13 de febrero de 2005

El espacio de la mente

En Nueva York prescindí de cualquier cosa que se llamara privacidad, porque carecía de dinero para comprarla. Viví con mi esposa y primer niño en un sótano de esos donde la sala era a la vez el comedor y la recámara. El baño era un estuche al lado de la cocina. Nuestra vista consistía de unas ventanillas rectangulares a la altura del cielo raso, desde donde divisábamos nada menos que los pies de los vecinos que frecuentaban los botes de basura.

Recibíamos a las visitas allí, y lo único que dividía la cama y la cuna de los muebles de la sala eran unas finas cortinas que colgaban del techo.

En tales condiciones escribí mis primeros cuentos, tecleándolos a veces en la intimidad de las noches mientras escuchaba en la otra esquina los ronquidos armónicos de mi esposa y bebé.

Éramos felices, porque la felicidad solamente existe en el pretérito, cuando las inconveniencias del diario vivir han desaparecido como espejismo.

Para cuando tuvimos el segundo niño mejoraban nuestras condiciones, porque teníamos ya una recámara al menos, donde los pequeños nos acompañaban, todavía cercanos a nuestro lecho marital. Recibíamos las visitas en una sala de veras y mi esposa preparaba los alimentos en cocina aparte, pero el escritorio seguía en la sala, como parte íntegra de nuestra vida social. O lo que quedaba de ella.

Hubo madrugadas en las que me alumbraron los primeros rayos de la mañana pegado en el trance de la escritura.
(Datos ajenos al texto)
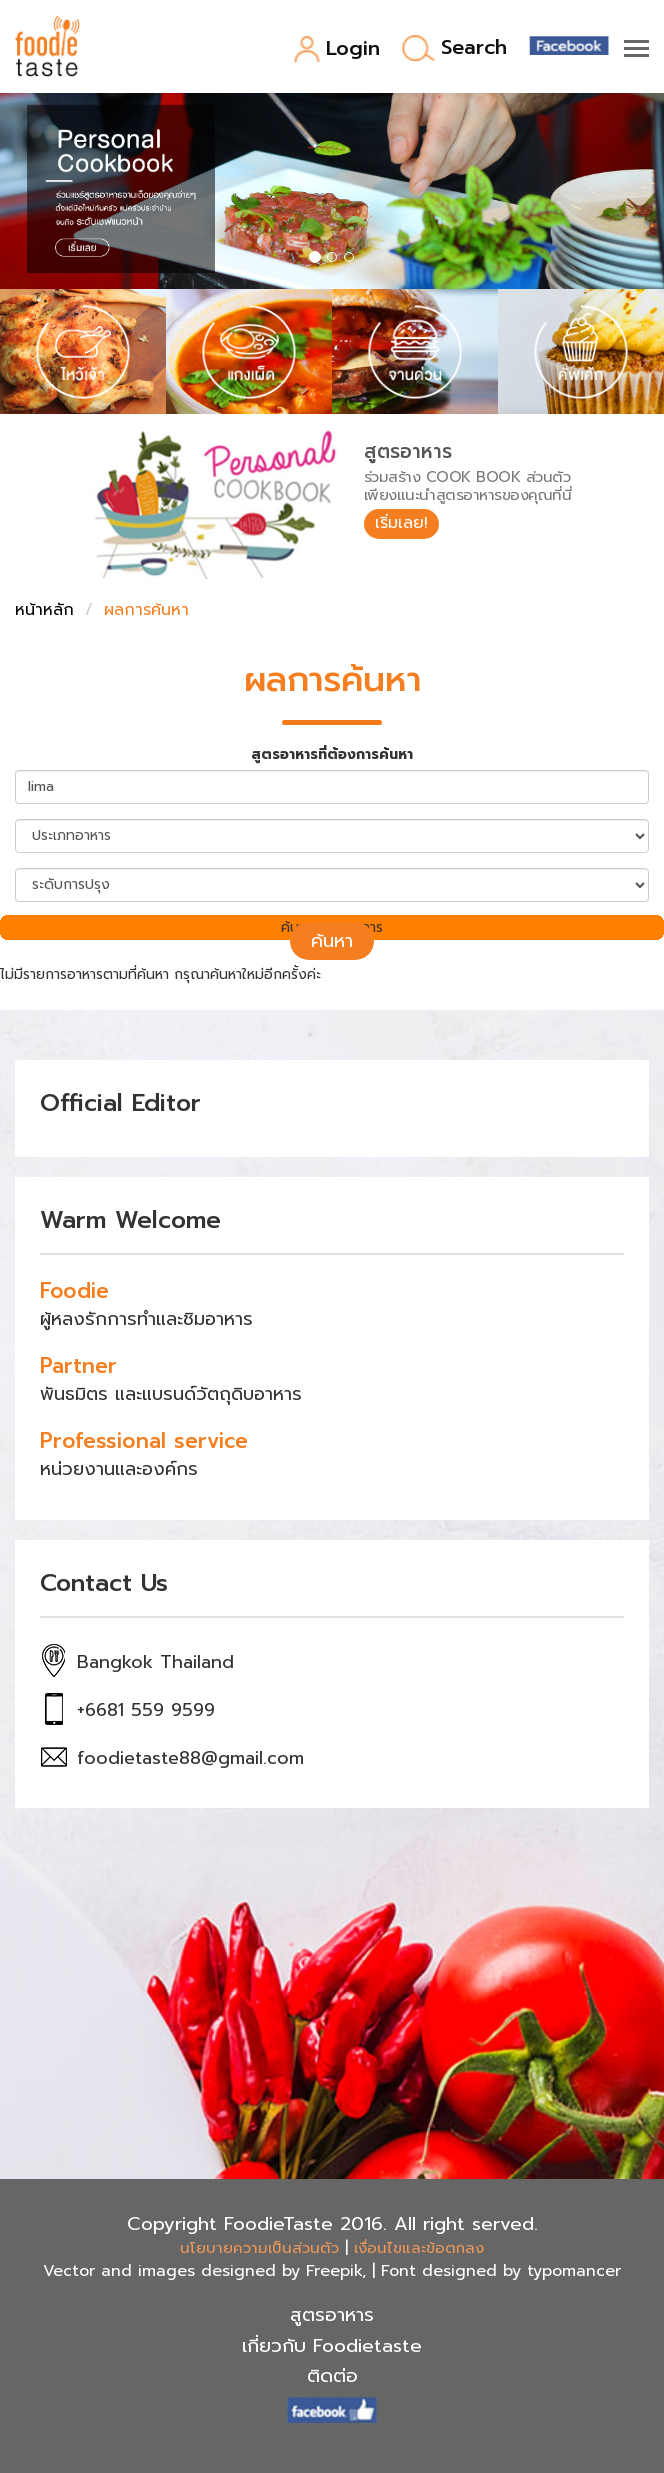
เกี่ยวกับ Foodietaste (332, 2346)
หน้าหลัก (44, 610)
Ese horario me dejaba como un estropajo. Por eso busqué una alternativa. Resolví que haría una cita conmigo mismo todos los sábados en la mañana. Junté unos ahorros y me compré una computadora portatil. La coloqué en un bulto que gané en un concurso y que preparé para la excursión sabatina, a quince minutos de camino. Recorría las calles de East Elmhurst hasta la Langston Hughes Public Library -- nombrada así para honrar a un escritor negro del que se sabe que pasó vicisitudes económicas mientras plasmaba los volúmenes de historias que escribió.
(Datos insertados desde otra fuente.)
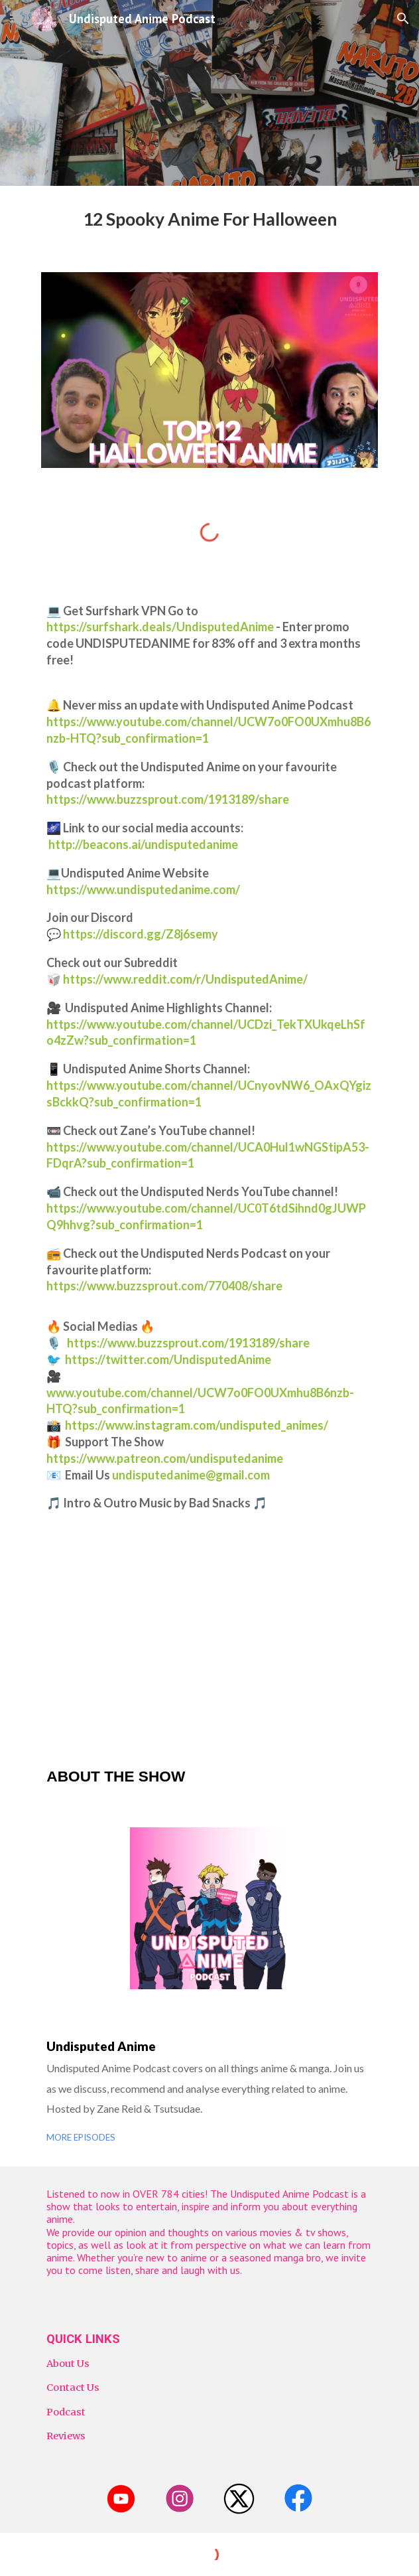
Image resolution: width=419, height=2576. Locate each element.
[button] (16, 18)
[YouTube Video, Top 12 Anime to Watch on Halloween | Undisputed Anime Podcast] (209, 1639)
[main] (209, 221)
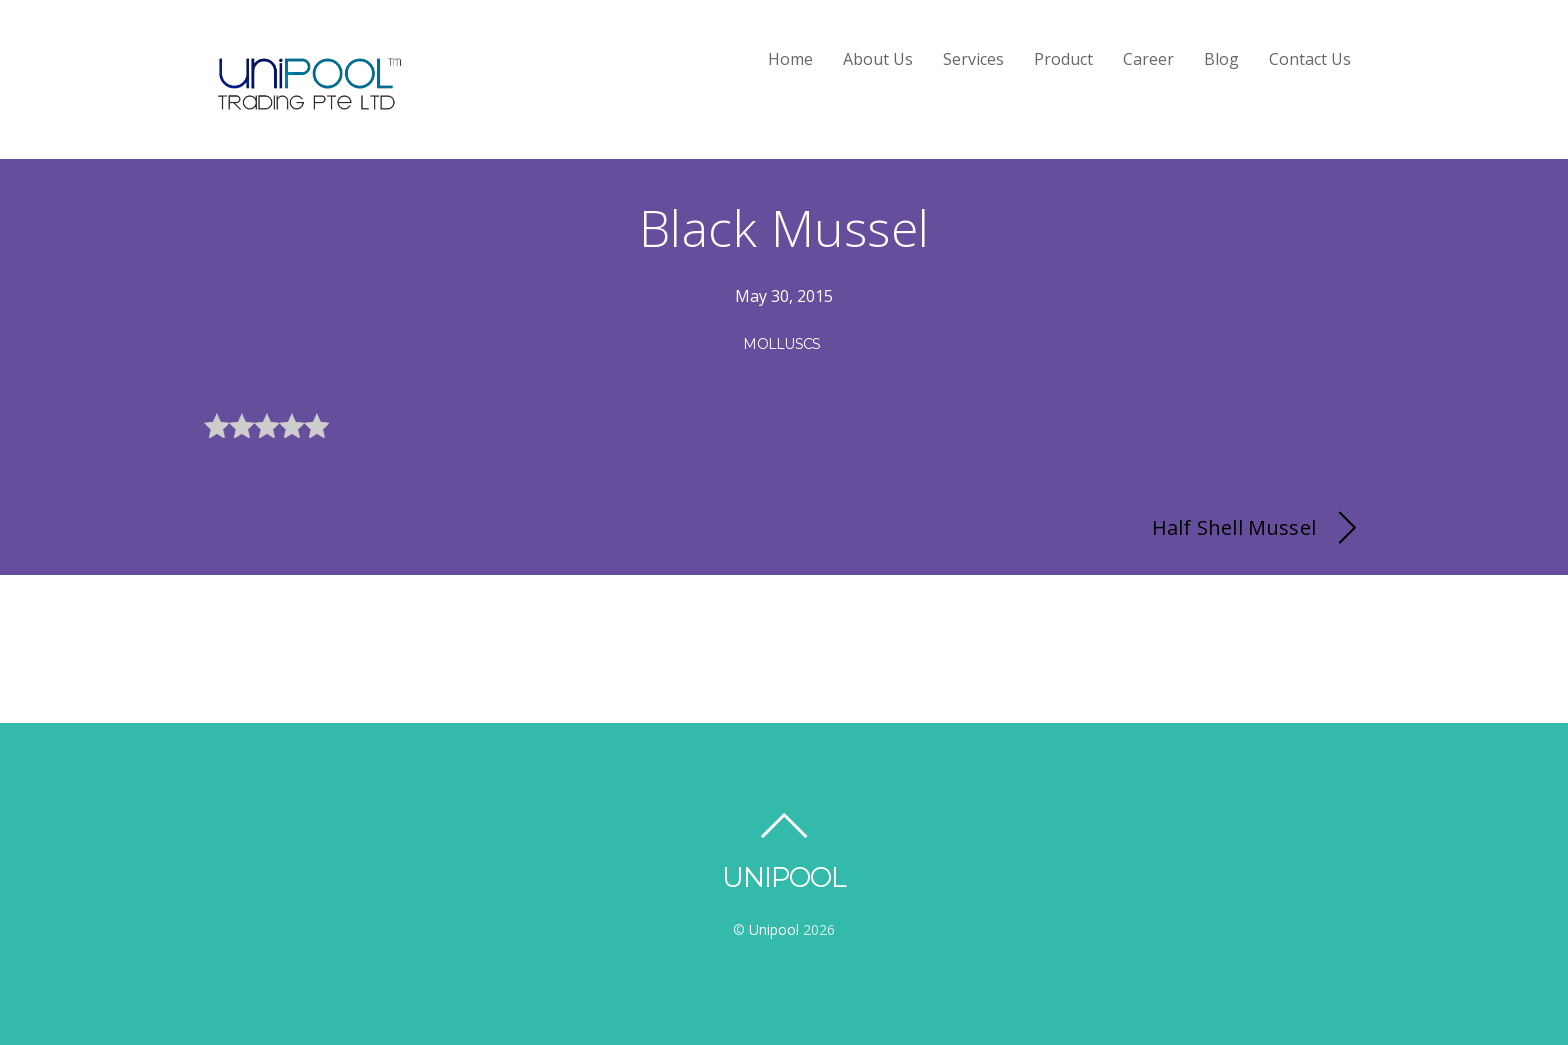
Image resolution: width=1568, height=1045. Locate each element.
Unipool (774, 929)
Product (1063, 59)
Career (1148, 59)
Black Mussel (784, 228)
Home (790, 59)
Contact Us (1310, 59)
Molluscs (781, 344)
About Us (878, 59)
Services (973, 59)
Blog (1221, 59)
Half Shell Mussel (1258, 528)
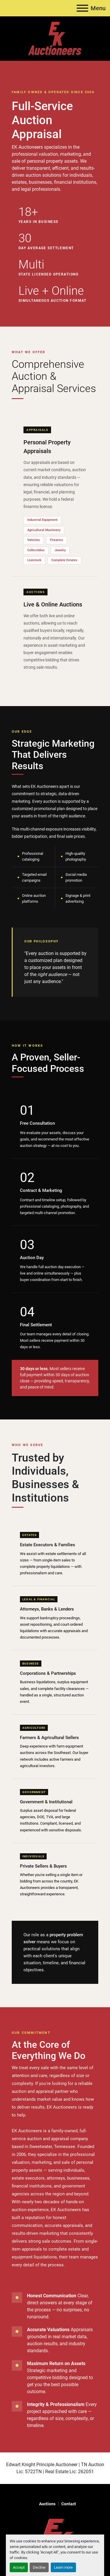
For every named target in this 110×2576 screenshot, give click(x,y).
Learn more (63, 2567)
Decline (39, 2567)
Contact (68, 2504)
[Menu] (82, 8)
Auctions (47, 2504)
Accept (19, 2567)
Era un lugar apropiado. Me arrimaba a la mesa más recóndita, donde por cierto había uno de los pocos enchufes para mi computadora, y me entregaba por una hora al trance frenético. Tomaba algunos respiros. Y desde allí veía el incesante tráfico de Northern Boulevard y la gente que entraba y salía del restaurante dominicano al cruzar la calle.

Le arranqué varios capítulos a esa esquina.

Ahora vivo en la que parece casi otra vida. Tengo dos pisos y un cuarto donde me encierro para escribir, pero estos años me enseñaron que importa más el espacio que uno hace en la propia mente que el desahogo físico del que se goce.